(…use the inflection and pitch that a parrot would use)
My synagogue and a nearby church in West Hollywood serve Thanksgiving dinner to the seniors who live at Triangle Square each year. It’s truly a community effort with setup and service provided by volunteers from both congregations and others of us preparing the food and either dropping it off or sending it over with one of the volunteers. For the past few years I have contributed a turkey and here’s my selfish secret… I do this for a number of reasons, at least one of them self-serving:
- I think it is incredibly important that every community honor its elders
- I love to cook turkey and since I go to friends’ for dinner I don’t get to do that. I love what my house smells like with a big bird in the oven!

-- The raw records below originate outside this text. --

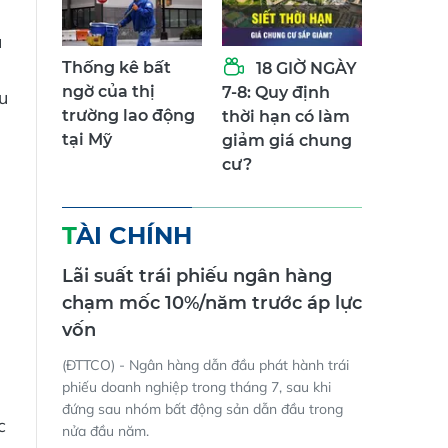
u
Thống kê bất
18 GIỜ NGÀY
ngờ của thị
7-8: Quy định
u
trường lao động
thời hạn có làm
tại Mỹ
giảm giá chung
cư?
TÀI CHÍNH
Lãi suất trái phiếu ngân hàng
chạm mốc 10%/năm trước áp lực
vốn
(ĐTTCO) - Ngân hàng dẫn đầu phát hành trái
phiếu doanh nghiệp trong tháng 7, sau khi
đứng sau nhóm bất động sản dẫn đầu trong
c
nửa đầu năm.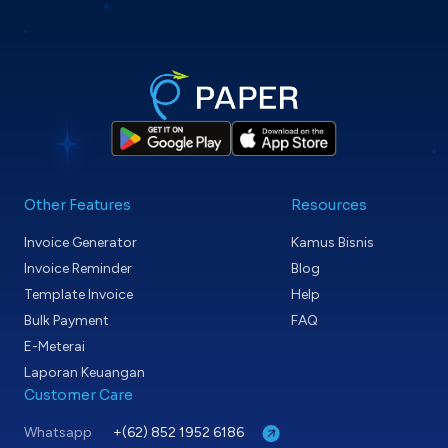
Other Features
Resources
Invoice Generator
Kamus Bisnis
Invoice Reminder
Blog
Template Invoice
Help
Bulk Payment
FAQ
E-Meterai
Laporan Keuangan
Customer Care
Whatsapp
+(62) 852 1952 6186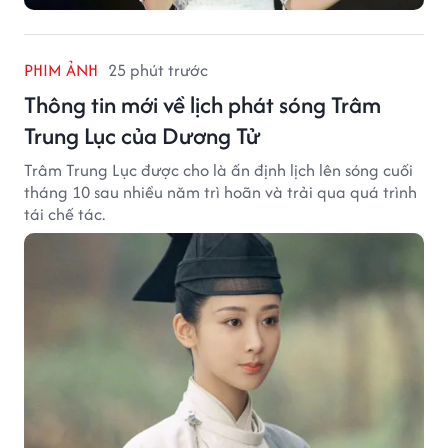
PHIM ẢNH
25 phút trước
Thông tin mới về lịch phát sóng Trâm
Trung Lục của Dương Tử
Trâm Trung Lục được cho là ấn định lịch lên sóng cuối
tháng 10 sau nhiều năm trì hoãn và trải qua quá trình
tái chế tác.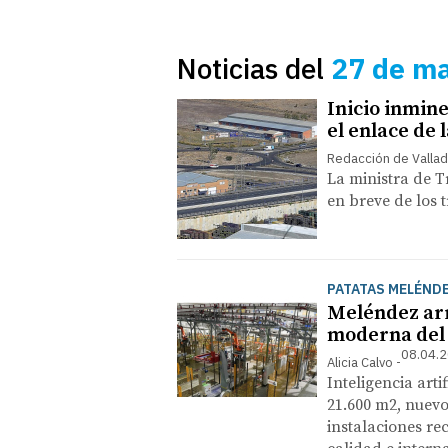
Noticias del
27 de m
Inicio inmin
el enlace de 
Redacción de Vallad
La ministra de 
en breve de los 
PATATAS MELÉNDE
Meléndez arr
moderna del
08.04.2
Alicia Calvo
Inteligencia arti
21.600 m2, nuevo
instalaciones re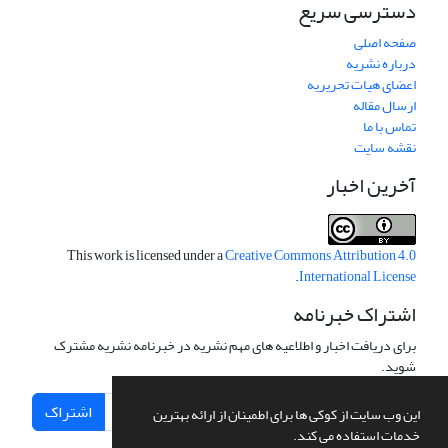
دسترسی سریع
صفحه اصلی
درباره نشریه
اعضای هیات تحریریه
ارسال مقاله
تماس با ما
نقشه سایت
آخرین اخبار
This work is licensed under a
Creative Commons Attribution 4.0
.
International License
اشتراک خبرنامه
برای دریافت اخبار و اطلاعیه های مهم نشریه در خبرنامه نشریه مشترک
شوید.
اشتراک
این وب سایت از کوکی ها برای اطمینان از ارائه بهترین
خدمات استفاده می کند.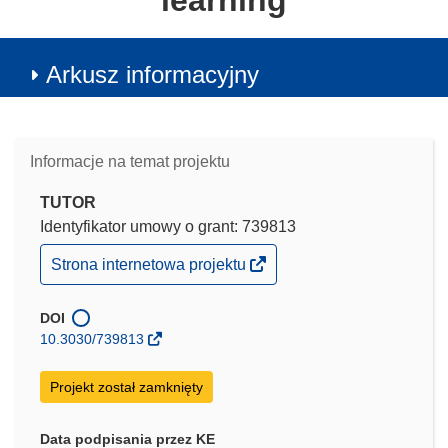
learning
Arkusz informacyjny
Informacje na temat projektu
TUTOR
Identyfikator umowy o grant: 739813
(odnośnik
Strona internetowa projektu
otworzy
się
w
DOI
nowym
10.3030/739813
oknie)
Projekt został zamknięty
Data podpisania przez KE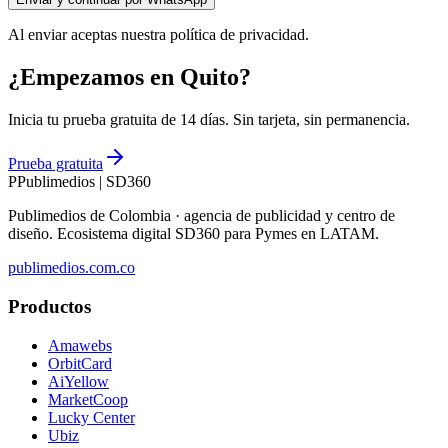
Al enviar aceptas nuestra política de privacidad.
¿Empezamos en Quito?
Inicia tu prueba gratuita de 14 días. Sin tarjeta, sin permanencia.
Prueba gratuita
P
Publimedios
|
SD360
Publimedios de Colombia · agencia de publicidad y centro de
diseño. Ecosistema digital SD360 para Pymes en LATAM.
publimedios.com.co
Productos
Amawebs
OrbitCard
AiYellow
MarketCoop
Lucky Center
Ubiz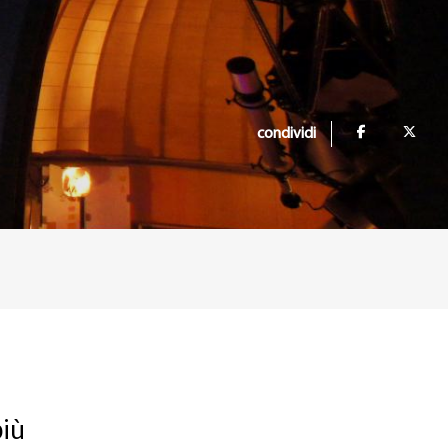
condividi
più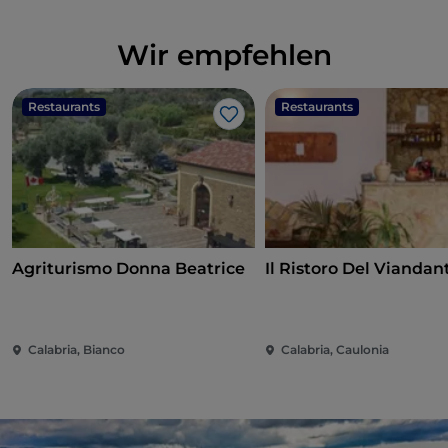
Wir empfehlen
Restaurants
Restaurants
Like
Agriturismo Donna Beatrice
Il Ristoro Del Viandan
Calabria, Bianco
Calabria, Caulonia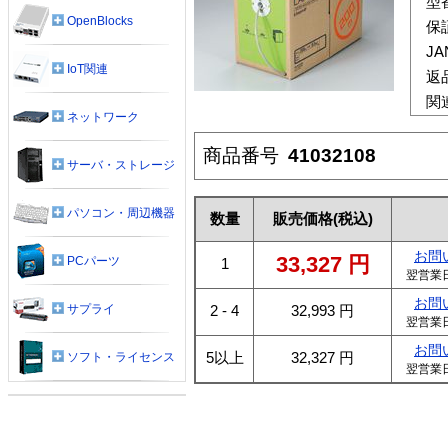
型
OpenBlocks
保
J
IoT関連
返
関
ネットワーク
商品番号
41032108
サーバ・ストレージ
パソコン・周辺機器
数量
販売価格
(税込)
お問
33,327
円
PCパーツ
1
翌営業
お問
サプライ
2 - 4
32,993
円
翌営業
お問
5以上
32,327
円
ソフト・ライセンス
翌営業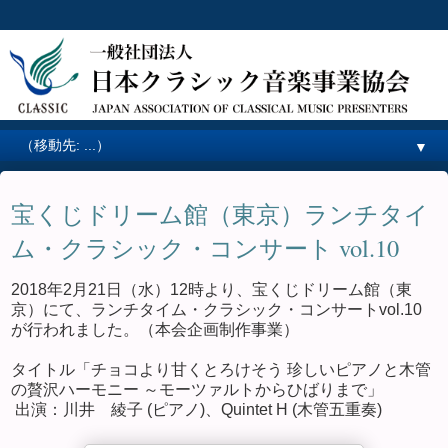
▼
宝くじドリーム館（東京）ランチタイ
ム・クラシック・コンサート vol.10
2018年2月21日（水）12時より、宝くじドリーム館（東
京）にて、ランチタイム・クラシック・コンサートvol.10
が行われました。（本会企画制作事業）
タイトル「チョコより甘くとろけそう 珍しいピアノと木管
の贅沢ハーモニー ～モーツァルトからひばりまで」
出演：川井 綾子 (ピアノ)、Quintet H (木管五重奏)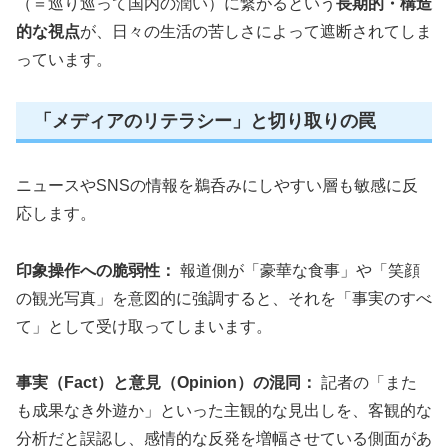
（＝巡り巡って国内の潤い）に繋がるという
長期的・構造
的な視点
が、日々の生活の苦しさによって遮断されてしま
っています。
「メディアのリテラシー」と切り取りの罠
ニュースやSNSの情報を鵜呑みにしやすい層も敏感に反
応します。
印象操作への脆弱性：
報道側が「豪華な食事」や「笑顔
の観光写真」を意図的に強調すると、それを「事実のすべ
て」として受け取ってしまいます。
事実（Fact）と意見（Opinion）の混同：
記者の「また
も成果なき外遊か」といった主観的な見出しを、客観的な
分析だと誤認し、感情的な反発を増幅させている側面があ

- Here’s the most “me” reason of all – with the turkey cooked, rested, carved and out the door with Ed by 10 AM I already have a pot of stock on the stove.
I bought a 12 pound brined fresh bird from Trader Joe’s. Last night I took it out, unwrapped it, washed it and patted it dry. I seasoned it with lots of sage and thyme, put it on the roasting rack and left it uncovered in the refrigerator. Here’s how my morning went today:
- 4:15 AM – Turkey out of the refrigerator to come up to room temperature
- 5:00 AM – Oven on to preheat to 475°
- 5:30 AM – The turkey goes into the oven (breast down!)
- 6:00 AM – Drop the oven temp to 325°
- 7:00 AM – Flip the bird
- 8:45 AM – The thigh is at 175° and the breast 165°. The turkey comes out of the oven
- Flip it again so that it does its 30 minute rest breast down
I carve pretty much every bit of meat off the bone. I take the breasts off whole so that I can carve them against the grain. I pack up the dark and white meat in foil and off it all goes to Triangle Square.
The bones go into the pot with celery, carrot, onion, sage, bay, thyme and S&P and the pan drippings go into a jar. On Saturday I will roast a turkey thigh on top of a pan of dressing and make gravy. On Sunday I’ll make vegetable barley soup.
Next up – pumpkin filled with everything good. Stay tuned…
I admire what you are doing. Particularly as all you get out of it is the beautiful stock and scrapings. That must be a very good feeling.
Happy Thanksgiving to you,
Thanks, Conor. Really though, that pot of stock is worth the price of the bird? Happy Thanksgiving!